Lines holding the word "гараже" are the ones to copy from the data below.

START SUPPLIED RECORDS

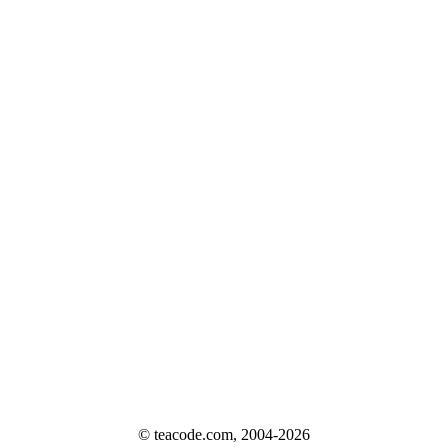
© teacode.com, 2004-2026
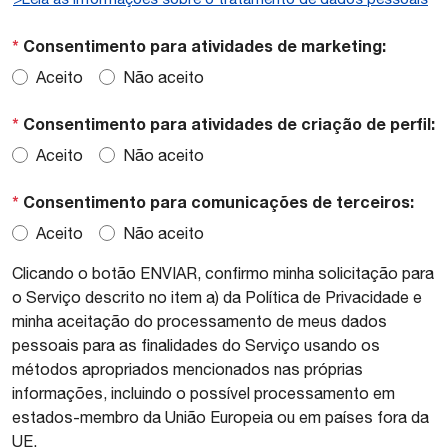
*
Consentimento para atividades de marketing:
Aceito
Não aceito
*
Consentimento para atividades de criação de perfil:
Aceito
Não aceito
*
Consentimento para comunicações de terceiros:
Aceito
Não aceito
Clicando o botão ENVIAR, confirmo minha solicitação para
o Serviço descrito no item a) da Política de Privacidade e
minha aceitação do processamento de meus dados
pessoais para as finalidades do Serviço usando os
métodos apropriados mencionados nas próprias
informações, incluindo o possível processamento em
estados-membro da União Europeia ou em países fora da
UE.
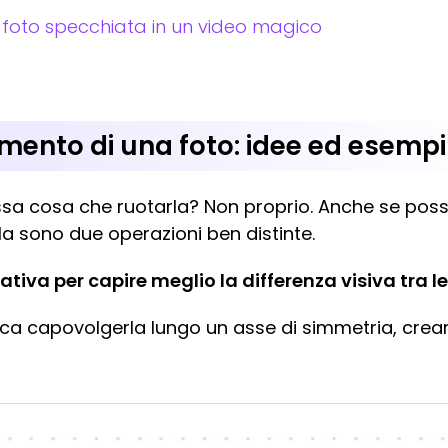
 foto specchiata in un video magico
mento di una foto: idee ed esempi
ssa cosa che ruotarla? Non proprio. Anche se poss
a sono due operazioni ben distinte.
va per capire meglio la differenza visiva tra le
fica capovolgerla lungo un asse di simmetria, cre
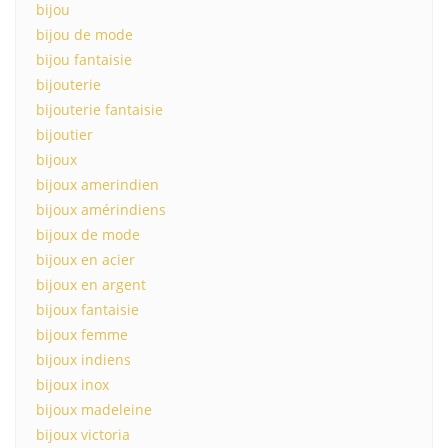
bijou
bijou de mode
bijou fantaisie
bijouterie
bijouterie fantaisie
bijoutier
bijoux
bijoux amerindien
bijoux amérindiens
bijoux de mode
bijoux en acier
bijoux en argent
bijoux fantaisie
bijoux femme
bijoux indiens
bijoux inox
bijoux madeleine
bijoux victoria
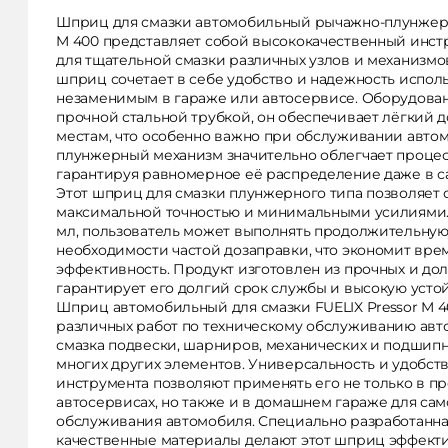
Шприц для смазки автомобильный рычажно-плунжерн
M 400 представляет собой высококачественный инст
для тщательной смазки различных узлов и механизмо
шприц сочетает в себе удобство и надежность исполь
незаменимым в гараже или автосервисе. Оборудова
прочной стальной трубкой, он обеспечивает лёгкий 
местам, что особенно важно при обслуживании авто
плунжерный механизм значительно облегчает процес
гарантируя равномерное её распределение даже в с
Этот шприц для смазки плунжерного типа позволяет 
максимальной точностью и минимальными усилиями.
мл, пользователь может выполнять продолжительную
необходимости частой дозаправки, что экономит вре
эффективность. Продукт изготовлен из прочных и дол
гарантирует его долгий срок службы и высокую устой
Шприц автомобильный для смазки FUELIX Pressor M 4
различных работ по техническому обслуживанию авто
смазка подвески, шарниров, механических и подшип
многих других элементов. Универсальность и удобст
инструмента позволяют применять его не только в 
автосервисах, но также и в домашнем гараже для са
обслуживания автомобиля. Специально разработанна
качественные материалы делают этот шприц эффект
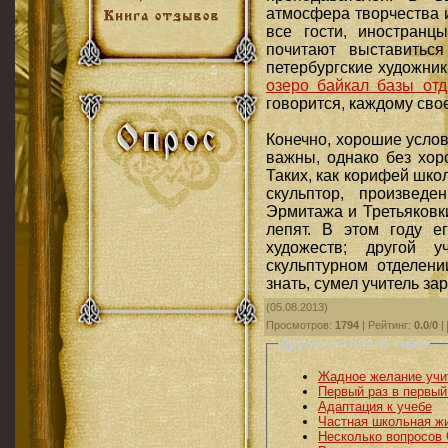
атмосфера творчества 
все гости, иностранцы
почитают выставитьс
петербургские художник
озеро байкал базы от
говорится, каждому сво
Конечно, хорошие услов
важны, однако без хор
Таких, как корифей шк
скульптор, произвед
Эрмитажа и Третьяковк
лепят. В этом году е
художеств; другой 
скульптурном отделени
знать, сумел учитель за
(05.08.2013)
Просмотров
:
1794
|
Рейтинг
:
0.0
/
0
|
Другие статьи по теме:
Жадное желание учи
Первый раз в первый
Адаптация к учебе
Частная школьная ж
Несколько вопросов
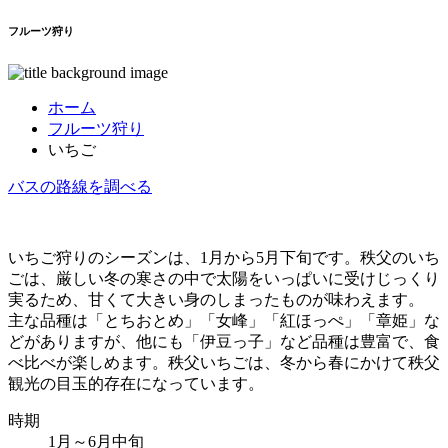
フルーツ狩り
ホーム
フルーツ狩り
いちご
バスの路線を調べる
いちご狩りのシーズンは、1月から5月下旬です。秩父のいち
ごは、厳しい冬の寒さの中で太陽をいっぱいに受けじっくり
実るため、甘くて大きい身のしまったものが味わえます。
主な品種は「とちおとめ」「女峰」「紅ほっぺ」「章姫」な
どがありますが、他にも「伊豆っ子」など品種は豊富で、食
べ比べが楽しめます。秩父いちごは、冬から春にかけて秩父
観光の目玉的存在になっています。
時期
1月～6月中旬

END SUPPLIED RECORDS

_SOLUTION BELOW_
незаменимым в гараже или автосервисе. Оборудова
автосервисах, но также и в домашнем гараже для са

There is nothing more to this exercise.